I heard this wonderful quote* on my predawn walk this morning. We all are born unique yet most of us die a copy. I thought about that, about how when I first became a parent I assumed my child would be born a blank canvas and upon this canvas I would write and shape…yet she was born whole, with her personality and identity so clearly present that my role wasn’t to shape, instead to steward a space for her to become more of all that was fully present at her birth.

And then I thought about how life, our society, pop culture, education, parenting…shapes most of us into little carbon copies of each other. How our society resorts to bullying the one who is unique. That everything conspires to have us be the same. To never rock the boat. That whole systems and institutions rely on this sameness. That our politician and CEO’s are terrified of those few who refuse to buy the sameness cool-aide. How we fear difference, individuality, and the refusal to fit into the neat little boxes society has created. Sameness make us feel safe.

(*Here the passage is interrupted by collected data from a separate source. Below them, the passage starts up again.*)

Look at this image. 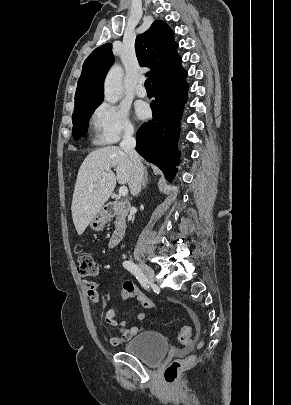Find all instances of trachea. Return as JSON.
Masks as SVG:
<instances>
[{"mask_svg": "<svg viewBox=\"0 0 291 405\" xmlns=\"http://www.w3.org/2000/svg\"><path fill=\"white\" fill-rule=\"evenodd\" d=\"M145 87L146 89H152V85L149 78H147L145 81Z\"/></svg>", "mask_w": 291, "mask_h": 405, "instance_id": "3493384b", "label": "trachea"}]
</instances>
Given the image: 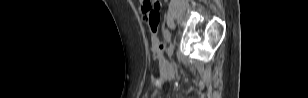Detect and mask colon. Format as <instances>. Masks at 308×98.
<instances>
[{
	"instance_id": "colon-1",
	"label": "colon",
	"mask_w": 308,
	"mask_h": 98,
	"mask_svg": "<svg viewBox=\"0 0 308 98\" xmlns=\"http://www.w3.org/2000/svg\"><path fill=\"white\" fill-rule=\"evenodd\" d=\"M146 4L144 5L142 9V13L144 14L141 17V20L143 22L148 23V31L151 32V40H152V51L155 55V57L158 60H162V55H163V45L160 43L157 37V30L159 29V26L157 25L159 23L160 19V8H161V3L159 1H149L145 0Z\"/></svg>"
}]
</instances>
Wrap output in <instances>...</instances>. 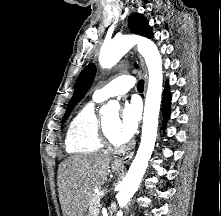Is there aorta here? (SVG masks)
I'll return each mask as SVG.
<instances>
[{
  "instance_id": "obj_1",
  "label": "aorta",
  "mask_w": 221,
  "mask_h": 216,
  "mask_svg": "<svg viewBox=\"0 0 221 216\" xmlns=\"http://www.w3.org/2000/svg\"><path fill=\"white\" fill-rule=\"evenodd\" d=\"M134 45H137L139 53L145 59L149 72V82L145 99L141 143L123 180L121 189L116 195L120 208L125 207L137 191L154 150L163 89L162 58L153 41L135 35L116 36L105 42L100 49L99 56L100 65L110 69ZM118 109V102L111 100L107 105L102 106L100 113L105 116L111 112H117Z\"/></svg>"
}]
</instances>
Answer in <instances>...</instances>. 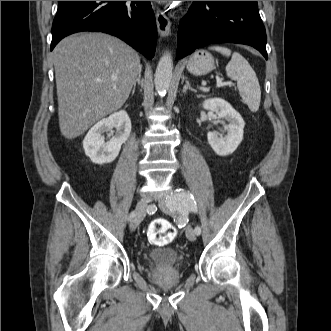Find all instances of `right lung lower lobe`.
<instances>
[{
	"label": "right lung lower lobe",
	"instance_id": "obj_1",
	"mask_svg": "<svg viewBox=\"0 0 331 331\" xmlns=\"http://www.w3.org/2000/svg\"><path fill=\"white\" fill-rule=\"evenodd\" d=\"M80 31L114 35L147 58L154 56L157 29L150 1H59L51 50L65 36Z\"/></svg>",
	"mask_w": 331,
	"mask_h": 331
}]
</instances>
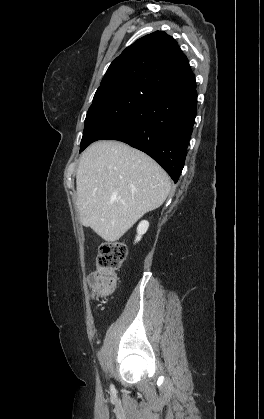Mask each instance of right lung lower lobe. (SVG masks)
Returning a JSON list of instances; mask_svg holds the SVG:
<instances>
[{"mask_svg":"<svg viewBox=\"0 0 264 419\" xmlns=\"http://www.w3.org/2000/svg\"><path fill=\"white\" fill-rule=\"evenodd\" d=\"M196 106V84L154 95L101 139L119 140L145 152L177 182L187 155Z\"/></svg>","mask_w":264,"mask_h":419,"instance_id":"obj_1","label":"right lung lower lobe"}]
</instances>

I remember when I first went to London in 1983 at the height of the punk rock movement. Sitting side by side on the tube would be the granny clutching her purse with her gloved hands, her tightly curled coiffure neat beneath a scarf,  and the guy with spiked hair standing a foot tall off his head, safety pins attached to his nose with chains, and platform boots. That in the British tradition, this extreme form of expression was not something to point at, or comment on. It just was a normal day on the tube.

And now this week in Ireland, once the bastion for the Roman Catholic Church, the people voted to support marriage equality.

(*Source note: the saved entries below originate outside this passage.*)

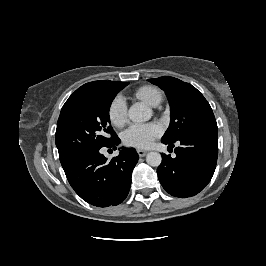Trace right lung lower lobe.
<instances>
[{
    "mask_svg": "<svg viewBox=\"0 0 266 266\" xmlns=\"http://www.w3.org/2000/svg\"><path fill=\"white\" fill-rule=\"evenodd\" d=\"M117 137L107 148L116 149ZM134 149L122 147L110 161L99 150L87 153L63 168L74 191L86 202L98 207L120 204L128 195L131 175L138 162Z\"/></svg>",
    "mask_w": 266,
    "mask_h": 266,
    "instance_id": "right-lung-lower-lobe-1",
    "label": "right lung lower lobe"
}]
</instances>
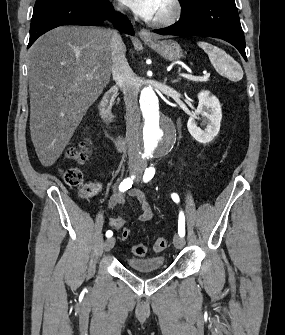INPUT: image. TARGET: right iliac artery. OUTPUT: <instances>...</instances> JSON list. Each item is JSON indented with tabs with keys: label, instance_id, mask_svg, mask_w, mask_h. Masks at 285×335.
I'll return each instance as SVG.
<instances>
[{
	"label": "right iliac artery",
	"instance_id": "obj_1",
	"mask_svg": "<svg viewBox=\"0 0 285 335\" xmlns=\"http://www.w3.org/2000/svg\"><path fill=\"white\" fill-rule=\"evenodd\" d=\"M135 176H131V177H128L126 179H124L120 185H119V190L121 192H125L126 190H128L129 188L132 187V184H133V179H134ZM113 235V232L111 230H108L106 232V237H111Z\"/></svg>",
	"mask_w": 285,
	"mask_h": 335
}]
</instances>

And recently a digital agency designed a representation of gender and disability that no longer discriminated in its design. How we are now recognising that the neat little package of being either male or female is not so neat, and that many people do not relate to either.

We have this push and pull…the push to sameness, and the pull to our uniqueness. It is a push pull struggle that we face every day. I think the wonderful part of being a conscious human is that we can choose… today I will blend in and conform, and tomorrow I am going to stand out from the crowd.

But to live a life where our uniqueness is lost to us beneath decades of other peoples ideas of who and what we should be…this is a tragedy.

*The quote was attributed to the mother of Arianna Huffington.